PROBLEM DETAILS: The answer must consist of every line from the data that holds the string "acabamentos".

SUPPLIED DATA:

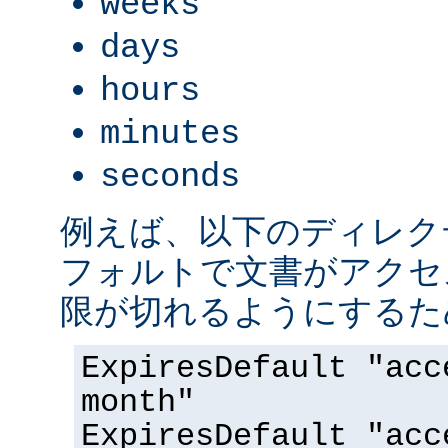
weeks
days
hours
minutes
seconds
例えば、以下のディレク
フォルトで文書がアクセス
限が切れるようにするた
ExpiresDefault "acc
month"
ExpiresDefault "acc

...

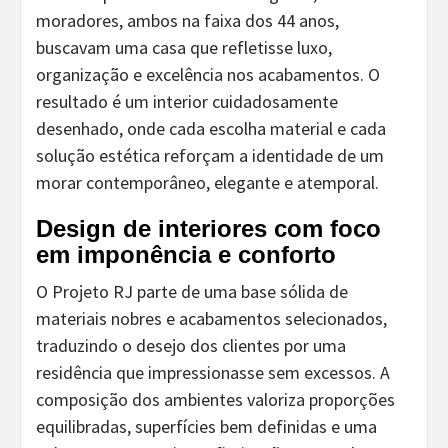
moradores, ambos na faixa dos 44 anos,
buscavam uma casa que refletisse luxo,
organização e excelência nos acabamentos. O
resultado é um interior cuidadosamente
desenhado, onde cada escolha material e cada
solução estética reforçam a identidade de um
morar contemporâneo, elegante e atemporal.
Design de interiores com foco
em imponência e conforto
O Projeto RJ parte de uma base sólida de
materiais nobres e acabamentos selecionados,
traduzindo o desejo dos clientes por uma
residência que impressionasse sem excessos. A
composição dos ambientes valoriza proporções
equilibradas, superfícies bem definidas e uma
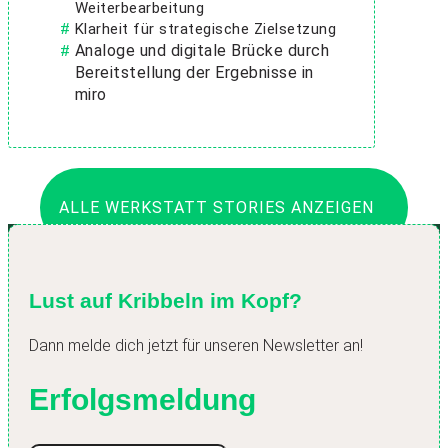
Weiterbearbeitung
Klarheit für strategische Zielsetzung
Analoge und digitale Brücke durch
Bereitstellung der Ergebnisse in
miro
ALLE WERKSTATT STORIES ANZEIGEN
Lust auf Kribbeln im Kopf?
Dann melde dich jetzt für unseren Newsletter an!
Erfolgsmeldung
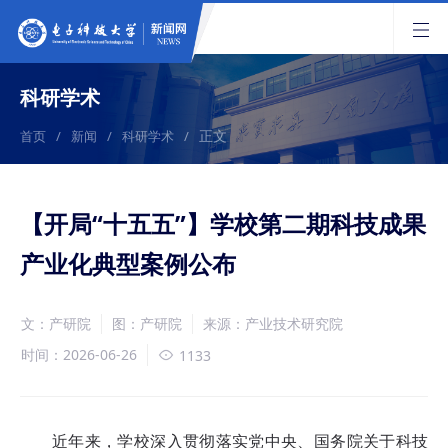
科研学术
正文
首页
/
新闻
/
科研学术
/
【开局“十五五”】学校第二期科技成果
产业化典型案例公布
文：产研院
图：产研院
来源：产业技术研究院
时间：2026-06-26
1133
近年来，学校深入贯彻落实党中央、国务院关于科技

--

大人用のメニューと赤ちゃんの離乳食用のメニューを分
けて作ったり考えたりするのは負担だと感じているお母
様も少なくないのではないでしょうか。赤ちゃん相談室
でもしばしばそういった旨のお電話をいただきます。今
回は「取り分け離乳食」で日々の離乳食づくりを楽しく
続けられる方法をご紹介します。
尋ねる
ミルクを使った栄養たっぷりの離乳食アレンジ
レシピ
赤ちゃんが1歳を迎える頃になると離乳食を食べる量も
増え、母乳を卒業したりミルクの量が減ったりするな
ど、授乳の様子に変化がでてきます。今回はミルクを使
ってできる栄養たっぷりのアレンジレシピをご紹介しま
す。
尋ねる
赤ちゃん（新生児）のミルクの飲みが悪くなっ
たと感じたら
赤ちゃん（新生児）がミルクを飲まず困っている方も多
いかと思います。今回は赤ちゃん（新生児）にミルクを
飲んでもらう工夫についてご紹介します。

TASK OUTPUT:
organização e excelência nos acabamentos. O
materiais nobres e acabamentos selecionados,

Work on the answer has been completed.